■ WHAT YOU NEED TO DO: Look through the data below. Pick out the lines holding the string "Cockpit".

■ SUPPLIED RECORDS:

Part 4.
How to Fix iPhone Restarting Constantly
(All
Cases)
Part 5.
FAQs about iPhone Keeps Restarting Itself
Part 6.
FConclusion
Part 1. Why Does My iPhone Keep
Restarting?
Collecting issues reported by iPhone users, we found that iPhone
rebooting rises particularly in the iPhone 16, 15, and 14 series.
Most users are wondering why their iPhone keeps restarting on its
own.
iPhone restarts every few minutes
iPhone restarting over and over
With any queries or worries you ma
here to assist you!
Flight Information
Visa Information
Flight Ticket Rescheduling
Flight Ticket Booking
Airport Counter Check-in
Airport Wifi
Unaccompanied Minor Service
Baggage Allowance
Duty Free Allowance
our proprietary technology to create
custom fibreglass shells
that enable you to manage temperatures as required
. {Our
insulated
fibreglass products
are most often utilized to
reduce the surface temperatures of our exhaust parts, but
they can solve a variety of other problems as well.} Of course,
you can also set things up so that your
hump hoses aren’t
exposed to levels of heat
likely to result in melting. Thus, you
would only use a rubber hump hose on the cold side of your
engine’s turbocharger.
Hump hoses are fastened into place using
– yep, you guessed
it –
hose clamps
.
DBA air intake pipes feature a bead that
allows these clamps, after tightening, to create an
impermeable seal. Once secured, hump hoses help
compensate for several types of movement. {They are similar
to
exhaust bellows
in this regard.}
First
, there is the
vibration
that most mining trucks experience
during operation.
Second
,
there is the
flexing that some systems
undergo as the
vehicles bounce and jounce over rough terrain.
* * *
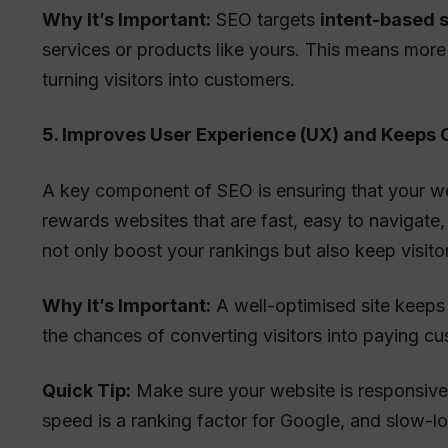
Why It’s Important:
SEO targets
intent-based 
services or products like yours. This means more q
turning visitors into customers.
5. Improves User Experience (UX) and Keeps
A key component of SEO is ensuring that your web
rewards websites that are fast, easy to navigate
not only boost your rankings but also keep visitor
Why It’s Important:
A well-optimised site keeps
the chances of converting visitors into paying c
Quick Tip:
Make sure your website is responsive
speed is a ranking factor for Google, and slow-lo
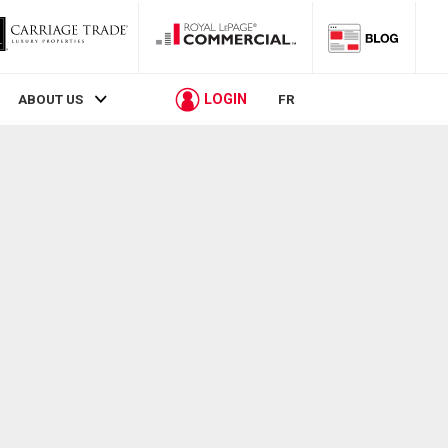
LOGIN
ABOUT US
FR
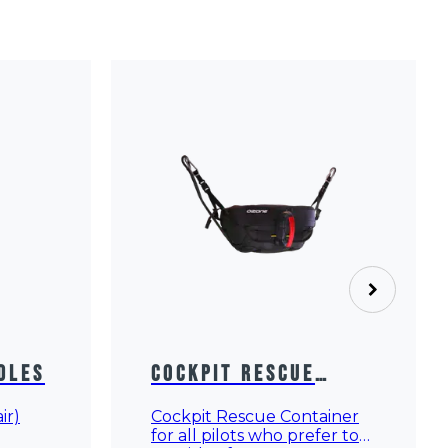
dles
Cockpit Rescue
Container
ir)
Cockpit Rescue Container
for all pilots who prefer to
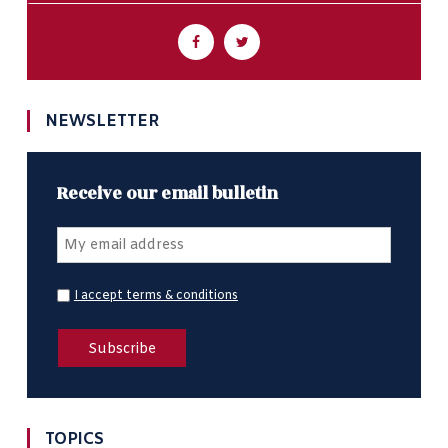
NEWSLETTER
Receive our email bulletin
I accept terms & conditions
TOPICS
==
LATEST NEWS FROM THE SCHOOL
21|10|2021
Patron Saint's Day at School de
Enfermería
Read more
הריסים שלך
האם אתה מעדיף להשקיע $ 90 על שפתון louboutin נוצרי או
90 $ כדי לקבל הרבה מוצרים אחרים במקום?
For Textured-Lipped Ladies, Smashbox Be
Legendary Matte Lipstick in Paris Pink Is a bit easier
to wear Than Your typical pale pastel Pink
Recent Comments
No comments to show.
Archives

■ ANSWER SPACE:
Cockpit Rescue
Cockpit Rescue Container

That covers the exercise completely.